Monday, October 16, 2017


“Take also unto thee wheat, and barley, and beans, and lentils, and millet, and spelt, and put them in one vessel and make bread of it." - Ezekiel 4:9

Apparently, a lot of folks look at the Scriptures as more than nourishment for the soul: they’re a cookbook as well. At least, that seems to be the thinking behind Ezekiel Bread, which is made from a variety of sprouted grains that includes the above-mentioned wheat, barley, beans, lentils, millet, and spelt.

Sprouted grain bread is actually pretty nutritious, even though it contains millet, with which I first became familiar when we fed our parakeet. A sprouted grain contains less of the carbohydrate-rich endosperm than does its unsprouted comrades, while providing a higher proportion of protein. Good, and good for you!

I’ve eaten Ezekiel bread and breakfast cereal, and it’s reasonably tasty. The cereal bears a superficial resemblance to Grape-Nuts, with only minor differences in texture and flavor. Fortunately, it does not give me the kind of hallucinatory visions that are familiar to anyone who has spent a lot of time reading the Book of Ezekiel.

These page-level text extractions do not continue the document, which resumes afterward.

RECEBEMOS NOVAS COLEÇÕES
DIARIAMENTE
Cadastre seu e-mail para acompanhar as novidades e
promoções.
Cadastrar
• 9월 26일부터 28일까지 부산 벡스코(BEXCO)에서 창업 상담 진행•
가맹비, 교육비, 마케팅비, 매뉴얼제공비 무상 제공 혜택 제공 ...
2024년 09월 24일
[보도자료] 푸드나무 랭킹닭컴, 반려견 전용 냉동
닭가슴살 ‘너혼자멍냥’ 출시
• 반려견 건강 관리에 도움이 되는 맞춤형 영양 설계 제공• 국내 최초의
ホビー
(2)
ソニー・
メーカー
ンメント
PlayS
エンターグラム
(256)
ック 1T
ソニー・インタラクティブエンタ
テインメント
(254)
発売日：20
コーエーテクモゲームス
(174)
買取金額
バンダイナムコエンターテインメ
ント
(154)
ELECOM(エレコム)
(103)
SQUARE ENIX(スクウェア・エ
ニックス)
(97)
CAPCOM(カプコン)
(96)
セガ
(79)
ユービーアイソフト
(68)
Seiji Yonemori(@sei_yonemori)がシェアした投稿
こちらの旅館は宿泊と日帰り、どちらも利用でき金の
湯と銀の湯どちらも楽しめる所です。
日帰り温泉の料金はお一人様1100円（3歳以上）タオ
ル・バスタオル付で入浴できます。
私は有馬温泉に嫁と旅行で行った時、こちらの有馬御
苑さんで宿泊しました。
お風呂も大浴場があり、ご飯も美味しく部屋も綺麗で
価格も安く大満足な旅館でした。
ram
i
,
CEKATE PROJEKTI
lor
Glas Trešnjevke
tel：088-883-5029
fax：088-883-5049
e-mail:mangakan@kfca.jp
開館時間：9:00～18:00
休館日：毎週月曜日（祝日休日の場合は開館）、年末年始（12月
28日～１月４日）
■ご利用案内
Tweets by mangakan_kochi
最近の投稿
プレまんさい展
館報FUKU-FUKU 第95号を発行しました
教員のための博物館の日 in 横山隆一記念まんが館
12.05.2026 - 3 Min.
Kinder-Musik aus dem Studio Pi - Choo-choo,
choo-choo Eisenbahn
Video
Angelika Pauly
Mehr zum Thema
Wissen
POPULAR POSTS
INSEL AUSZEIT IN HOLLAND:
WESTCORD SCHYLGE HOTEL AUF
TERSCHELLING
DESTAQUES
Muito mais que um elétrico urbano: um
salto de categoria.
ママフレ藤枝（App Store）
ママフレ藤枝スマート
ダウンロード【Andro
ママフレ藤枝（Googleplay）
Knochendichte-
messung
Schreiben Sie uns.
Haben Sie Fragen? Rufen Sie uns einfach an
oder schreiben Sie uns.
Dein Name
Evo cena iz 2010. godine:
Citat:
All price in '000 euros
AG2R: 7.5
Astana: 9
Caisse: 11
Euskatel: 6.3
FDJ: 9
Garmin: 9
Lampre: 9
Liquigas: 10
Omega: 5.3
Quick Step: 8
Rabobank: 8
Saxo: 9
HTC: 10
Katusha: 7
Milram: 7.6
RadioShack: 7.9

Basing your recipes on the Bible is tricky business, though. Just look at us Red Sea Pedestrians: we follow in the steps of our ancestors who were in so big a hurry to get out of Dodge that their dough had no time to rise. Thus, we eat the famously constipating unleavened bread known as matzoh.

And if you put the proper context around Ezekiel’s recipe, you find that it was intended as a punishment: a bread to be baked over burning human excrement.  This gives a whole new meaning to the time-worn expression “holy shit.” Perhaps it explains those hallucinatory visions, too.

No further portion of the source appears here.